-- DIRECTIONS --
Repeat the records exactly. Leave out the pictures.

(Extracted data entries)
------------------------------------------------------------------------

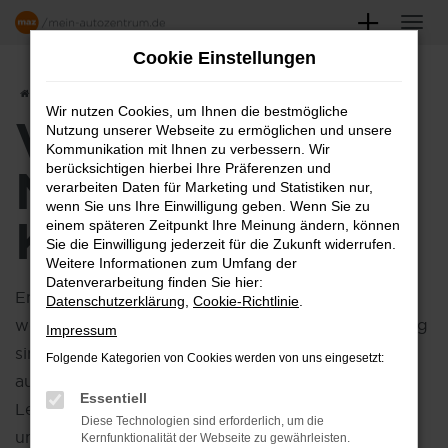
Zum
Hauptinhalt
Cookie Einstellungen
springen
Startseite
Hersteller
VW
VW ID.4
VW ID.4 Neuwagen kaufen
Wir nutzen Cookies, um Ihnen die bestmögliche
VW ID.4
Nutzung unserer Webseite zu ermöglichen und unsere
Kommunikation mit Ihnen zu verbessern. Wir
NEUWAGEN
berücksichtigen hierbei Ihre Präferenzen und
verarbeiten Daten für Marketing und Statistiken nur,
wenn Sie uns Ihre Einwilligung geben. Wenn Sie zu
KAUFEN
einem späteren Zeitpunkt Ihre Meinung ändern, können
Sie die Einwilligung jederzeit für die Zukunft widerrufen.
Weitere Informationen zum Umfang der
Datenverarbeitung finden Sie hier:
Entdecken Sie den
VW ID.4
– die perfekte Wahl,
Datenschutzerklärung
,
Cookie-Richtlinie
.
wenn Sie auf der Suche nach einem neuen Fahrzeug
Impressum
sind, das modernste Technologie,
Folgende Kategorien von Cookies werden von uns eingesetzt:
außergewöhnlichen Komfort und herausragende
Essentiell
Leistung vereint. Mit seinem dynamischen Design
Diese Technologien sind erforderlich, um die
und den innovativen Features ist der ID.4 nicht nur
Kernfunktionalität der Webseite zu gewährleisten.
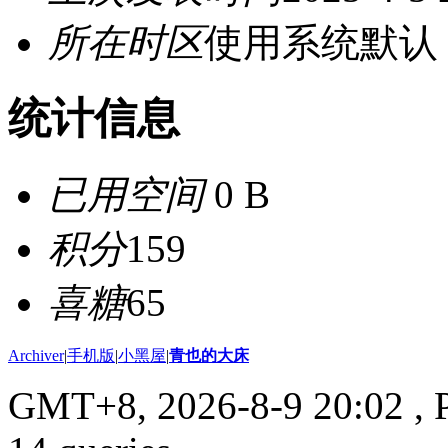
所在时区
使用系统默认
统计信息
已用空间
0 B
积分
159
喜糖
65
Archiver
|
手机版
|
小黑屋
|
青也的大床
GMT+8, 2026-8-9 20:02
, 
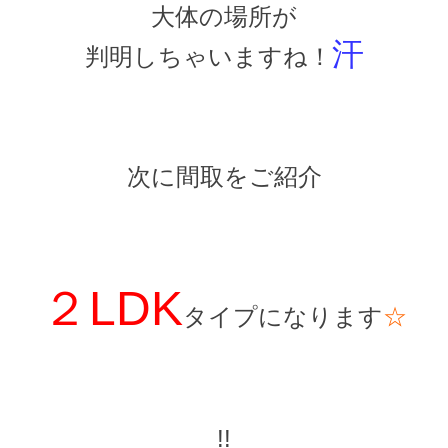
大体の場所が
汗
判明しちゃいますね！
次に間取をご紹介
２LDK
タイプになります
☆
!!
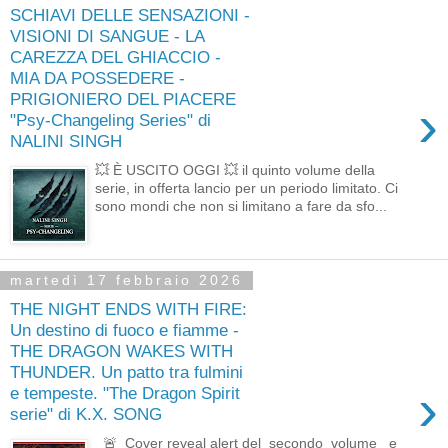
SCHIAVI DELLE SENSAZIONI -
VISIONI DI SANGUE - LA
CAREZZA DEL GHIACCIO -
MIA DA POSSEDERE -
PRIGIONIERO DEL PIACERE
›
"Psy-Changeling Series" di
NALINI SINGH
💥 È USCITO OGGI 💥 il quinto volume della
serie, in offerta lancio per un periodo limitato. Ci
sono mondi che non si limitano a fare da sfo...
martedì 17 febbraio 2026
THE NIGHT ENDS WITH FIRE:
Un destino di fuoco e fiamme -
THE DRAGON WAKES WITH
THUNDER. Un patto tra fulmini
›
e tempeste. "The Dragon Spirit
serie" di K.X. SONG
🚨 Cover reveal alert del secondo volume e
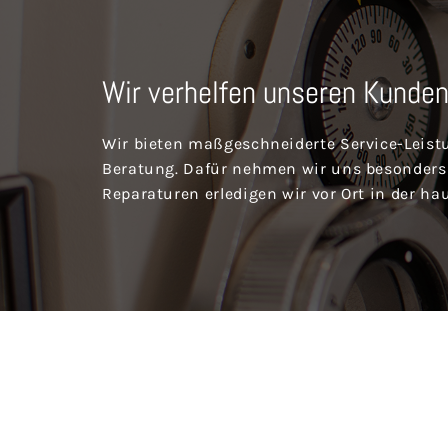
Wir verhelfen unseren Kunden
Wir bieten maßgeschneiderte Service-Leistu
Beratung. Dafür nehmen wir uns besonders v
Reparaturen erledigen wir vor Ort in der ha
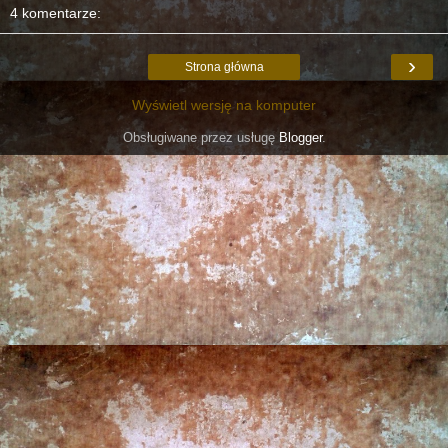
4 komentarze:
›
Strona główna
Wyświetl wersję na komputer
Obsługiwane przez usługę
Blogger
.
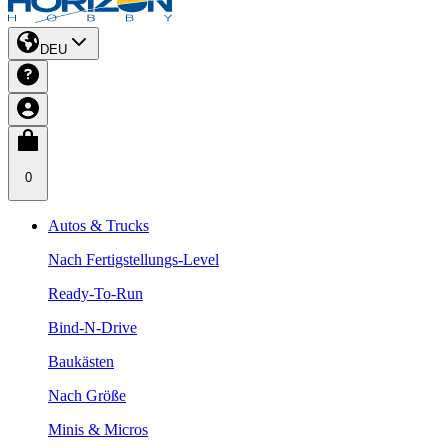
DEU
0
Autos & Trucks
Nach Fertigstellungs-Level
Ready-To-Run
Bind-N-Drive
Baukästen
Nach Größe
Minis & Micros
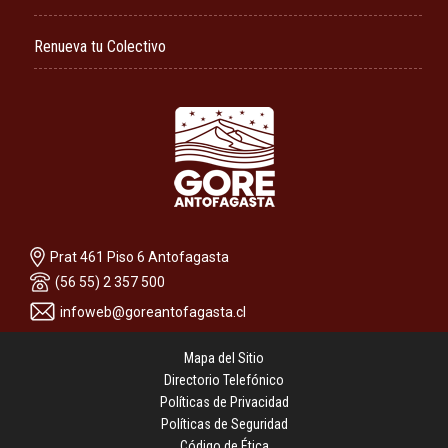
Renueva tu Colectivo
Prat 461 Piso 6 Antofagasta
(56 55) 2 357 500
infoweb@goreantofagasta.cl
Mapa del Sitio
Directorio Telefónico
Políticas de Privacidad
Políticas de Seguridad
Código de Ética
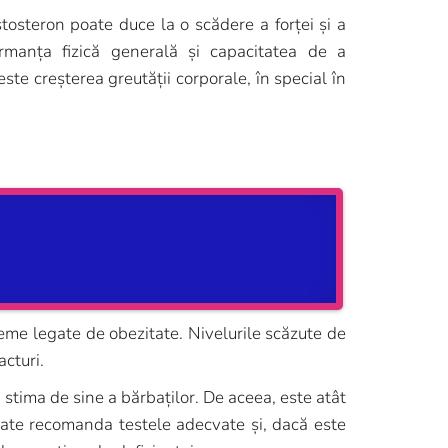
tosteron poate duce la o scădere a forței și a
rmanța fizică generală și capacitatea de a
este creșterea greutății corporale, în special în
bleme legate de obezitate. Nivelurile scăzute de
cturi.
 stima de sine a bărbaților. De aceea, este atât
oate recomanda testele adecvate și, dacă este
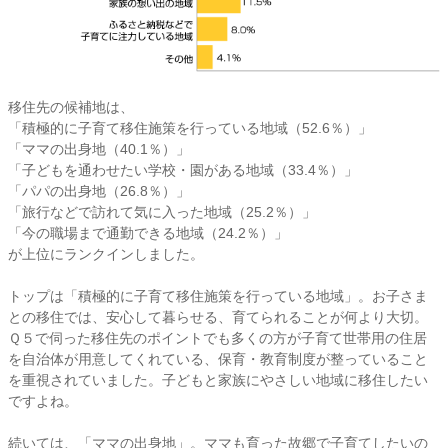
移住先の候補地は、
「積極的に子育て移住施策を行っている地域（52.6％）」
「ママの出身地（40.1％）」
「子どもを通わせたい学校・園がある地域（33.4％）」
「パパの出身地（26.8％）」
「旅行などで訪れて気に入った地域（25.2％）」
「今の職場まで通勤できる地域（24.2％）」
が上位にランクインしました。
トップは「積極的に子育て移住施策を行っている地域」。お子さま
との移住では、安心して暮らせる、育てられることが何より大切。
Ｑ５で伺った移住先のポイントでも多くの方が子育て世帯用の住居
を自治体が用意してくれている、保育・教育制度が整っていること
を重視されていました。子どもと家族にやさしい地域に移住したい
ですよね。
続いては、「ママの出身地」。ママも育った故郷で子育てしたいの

------------------------------------------------------------------------

-- EXERCISE SOLUTION --
Zum
Hauptinhalt
Cookie Einstellungen
springen
Startseite
Hersteller
VW
VW ID.4
VW ID.4 Neuwagen kaufen
Wir nutzen Cookies, um Ihnen die bestmögliche
VW ID.4
Nutzung unserer Webseite zu ermöglichen und unsere
Kommunikation mit Ihnen zu verbessern. Wir
NEUWAGEN
berücksichtigen hierbei Ihre Präferenzen und
verarbeiten Daten für Marketing und Statistiken nur,
wenn Sie uns Ihre Einwilligung geben. Wenn Sie zu
KAUFEN
einem späteren Zeitpunkt Ihre Meinung ändern, können
Sie die Einwilligung jederzeit für die Zukunft widerrufen.
Weitere Informationen zum Umfang der
Datenverarbeitung finden Sie hier:
Entdecken Sie den
VW ID.4
– die perfekte Wahl,
Datenschutzerklärung
,
Cookie-Richtlinie
.
wenn Sie auf der Suche nach einem neuen Fahrzeug
Impressum
sind, das modernste Technologie,
Folgende Kategorien von Cookies werden von uns eingesetzt:
außergewöhnlichen Komfort und herausragende
Essentiell
Leistung vereint. Mit seinem dynamischen Design
Diese Technologien sind erforderlich, um die
und den innovativen Features ist der ID.4 nicht nur
Kernfunktionalität der Webseite zu gewährleisten.
所在时区
使用系统默认
统计信息
已用空间
0 B
积分
159
喜糖
65
Archiver
|
手机版
|
小黑屋
|
青也的大床
GMT+8, 2026-8-9 20:02
, 
大体の場所が
汗
判明しちゃいますね！
次に間取をご紹介
２LDK
タイプになります
☆
!!
SCHIAVI DELLE SENSAZIONI -
VISIONI DI SANGUE - LA
CAREZZA DEL GHIACCIO -
MIA DA POSSEDERE -
PRIGIONIERO DEL PIACERE
›
"Psy-Changeling Series" di
NALINI SINGH
💥 È USCITO OGGI 💥 il quinto volume della
serie, in offerta lancio per un periodo limitato. Ci
sono mondi che non si limitano a fare da sfo...
martedì 17 febbraio 2026
THE NIGHT ENDS WITH FIRE:
Un destino di fuoco e fiamme -
THE DRAGON WAKES WITH
THUNDER. Un patto tra fulmini
›
e tempeste. "The Dragon Spirit
serie" di K.X. SONG
🚨 Cover reveal alert del secondo volume e
Wir verhelfen unseren Kunden
Wir bieten maßgeschneiderte Service-Leistu
Beratung. Dafür nehmen wir uns besonders v
Reparaturen erledigen wir vor Ort in der ha
4 komentarze:
›
Strona główna
Wyświetl wersję na komputer
Obsługiwane przez usługę
Blogger
.
DEU
0
Autos & Trucks
Nach Fertigstellungs-Level
Ready-To-Run
Bind-N-Drive
Baukästen
Nach Größe
Minis & Micros
Renueva tu Colectivo
Prat 461 Piso 6 Antofagasta
(56 55) 2 357 500
infoweb@goreantofagasta.cl
Mapa del Sitio
Directorio Telefónico
Políticas de Privacidad
Políticas de Seguridad
Código de Ética
tosteron poate duce la o scădere a forței și a
rmanța fizică generală și capacitatea de a
este creșterea greutății corporale, în special în
bleme legate de obezitate. Nivelurile scăzute de
cturi.
 stima de sine a bărbaților. De aceea, este atât
oate recomanda testele adecvate și, dacă este
移住先の候補地は、
「積極的に子育て移住施策を行っている地域（52.6％）」
「ママの出身地（40.1％）」
「子どもを通わせたい学校・園がある地域（33.4％）」
「パパの出身地（26.8％）」
「旅行などで訪れて気に入った地域（25.2％）」
「今の職場まで通勤できる地域（24.2％）」
が上位にランクインしました。
トップは「積極的に子育て移住施策を行っている地域」。お子さま
との移住では、安心して暮らせる、育てられることが何より大切。
Ｑ５で伺った移住先のポイントでも多くの方が子育て世帯用の住居
を自治体が用意してくれている、保育・教育制度が整っていること
を重視されていました。子どもと家族にやさしい地域に移住したい
ですよね。
続いては、「ママの出身地」。ママも育った故郷で子育てしたいの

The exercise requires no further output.